Still, I don't think Sens fans have to jump off any bridges. In theory, they should have gotten more, but there is potential here. Cheechoo has shown that, given a good setup guy, he can put the puck in the net a lot. He's gotta be healthy, though, and that means no groin or shoulder problems. I'm in the camp that Michalek has maxxed out, and he'll never break the 70-point barrier. Still, that's not a bad thing for a second-line guy, and he's a decent-enough penalty killer.

Between the two of them, they should produce anywhere from 40 to 65 goals. Considering the Senators need for depth, that's not too bad.
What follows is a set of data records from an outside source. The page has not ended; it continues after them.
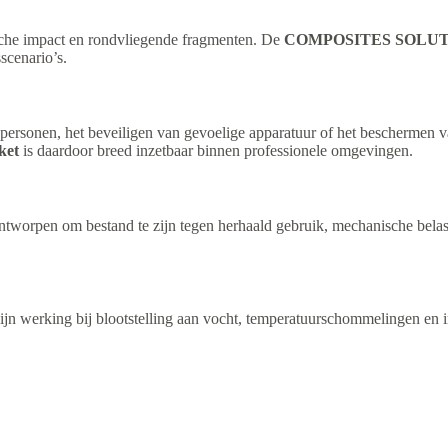
sche impact en rondvliegende fragmenten. De
COMPOSITES SOLUTION
scenario’s.
personen, het beveiligen van gevoelige apparatuur of het beschermen va
ket
is daardoor breed inzetbaar binnen professionele omgevingen.
s ontworpen om bestand te zijn tegen herhaald gebruik, mechanische bel
jn werking bij blootstelling aan vocht, temperatuurschommelingen en i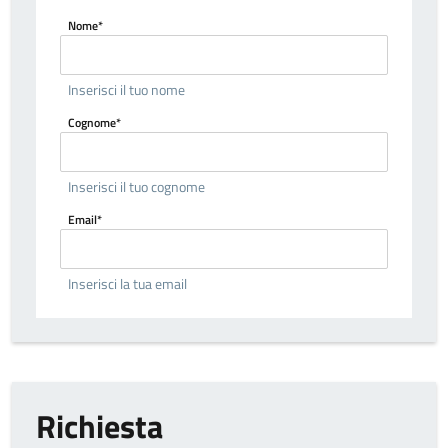
Nome*
Inserisci il tuo nome
Cognome*
Inserisci il tuo cognome
Email*
Inserisci la tua email
Richiesta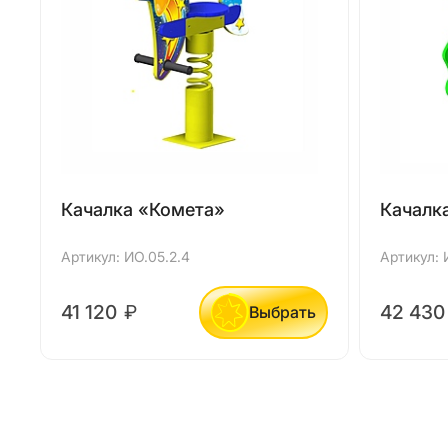
Качалка «Комета»
Качалк
Артикул: ИО.05.2.4
Артикул: И
41 120
₽
42 43
Выбрать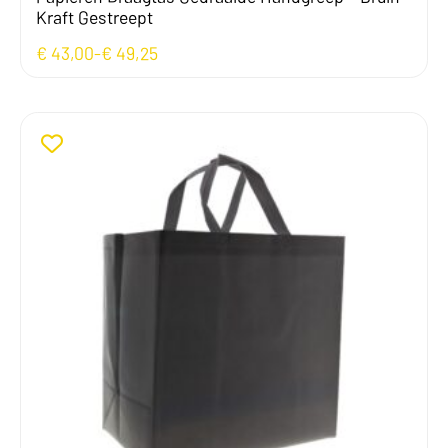
Kraft Gestreept
€
43,00
-
€
49,25
Prijsklasse:
€ 43,00
tot
€ 49,25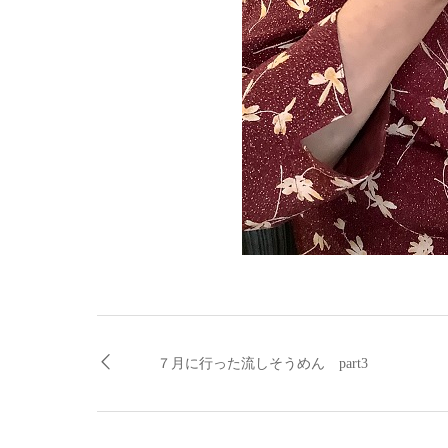
７月に行った流しそうめん part3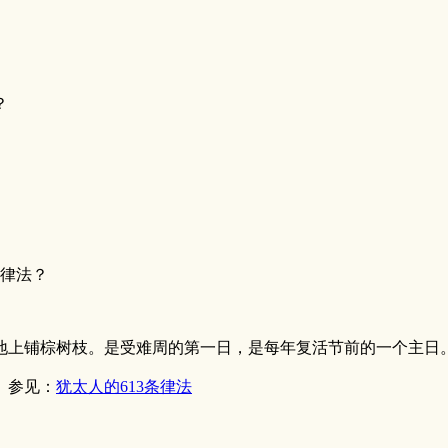
？
律法？
地上铺棕树枝。是受难周的第一日，是每年复活节前的一个主日
。参见：
犹太人的613条律法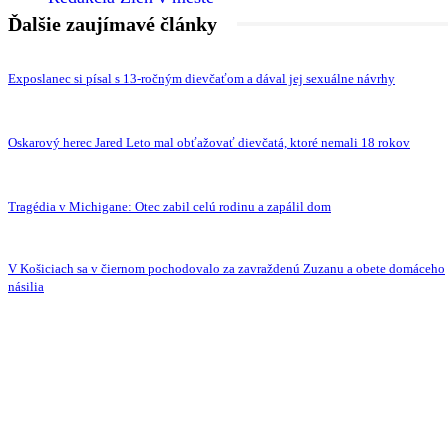
Ďalšie zaujímavé články
Exposlanec si písal s 13-ročným dievčaťom a dával jej sexuálne návrhy
Oskarový herec Jared Leto mal obťažovať dievčatá, ktoré nemali 18 rokov
Tragédia v Michigane: Otec zabil celú rodinu a zapálil dom
V Košiciach sa v čiernom pochodovalo za zavraždenú Zuzanu a obete domáceho
násilia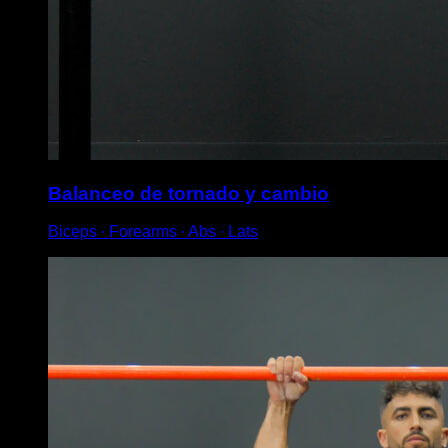
Balanceo de tornado y cambio
Biceps ∙ Forearms ∙ Abs ∙ Lats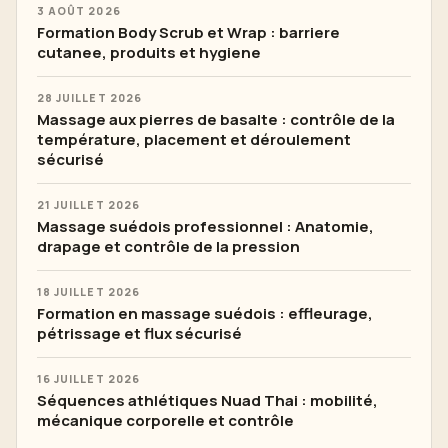
3 AOÛT 2026
Formation Body Scrub et Wrap : barriere
cutanee, produits et hygiene
28 JUILLET 2026
Massage aux pierres de basalte : contrôle de la
température, placement et déroulement
sécurisé
21 JUILLET 2026
Massage suédois professionnel : Anatomie,
drapage et contrôle de la pression
18 JUILLET 2026
Formation en massage suédois : effleurage,
pétrissage et flux sécurisé
16 JUILLET 2026
Séquences athlétiques Nuad Thai : mobilité,
mécanique corporelle et contrôle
I've never been too attached to Michalek but I think all Sharks fans will have some mixed feelings about letting Cheechoo go. Beyond the stats, he was a tireless worker, and even when he wasn't scoring goals, he was always hustling. He had heart and hands, though not really the feet to go with it. He was always nice to fans, even coming off as a little bashful from all of the attention he got (and the dude loved the Oakland A's). It'll be weird not hearing CHEEEEEEEEECH whenever he touches the puck, but I suppose we heard that less and less over the past two years. Best to you, Cheech, and I hope you give Jason Spezza a lot of assists.

Ok, that's enough being nostalgic. This is a results-oriented business, so if Heatley performs well, then we'll all forget about Cheech and Michalek pretty fast. His salary cap hit is huge ($7.5 million), and one wonders how the Sharks plan to actually manage all this considering the big salaries to Joe Thornton and Dan Boyle. This move essentially assumes that Rob Blake retires after this year and that either Evgeni Nabokov or Patrick Marleau are gone after this season. With upcoming deals needed for Joe Pavelski and Devin Setoguchi, something's gotta give.

For now, your forward lines will most likely be:





The ??? can be filled in with veteran agitator Dan Hinote, though I'd prefer someone with a little more offensive upside.

I like having Marleau and Thornton play on separate lines. We know they can work well together, and a super line can be put together for the power play or critical situations (Marleau's also a pretty good point man if necessary). There will still be questions about Heatley's work ethic and willingness to commit. While the Sharks plan an uptempo system, it only works if the forwards support the transitioning defense. Cory Clouston's comments about Heatley needing to move his feet more isn't exactly a ringing endorsement since one of McLellan's first points about the Sharks was the need to keep their feet moving through the neutral zone.

But like I said, this is a results-oriented business. On paper, the Sharks got the most talented player in the deal. The rest will just have to be a long game of wait and see.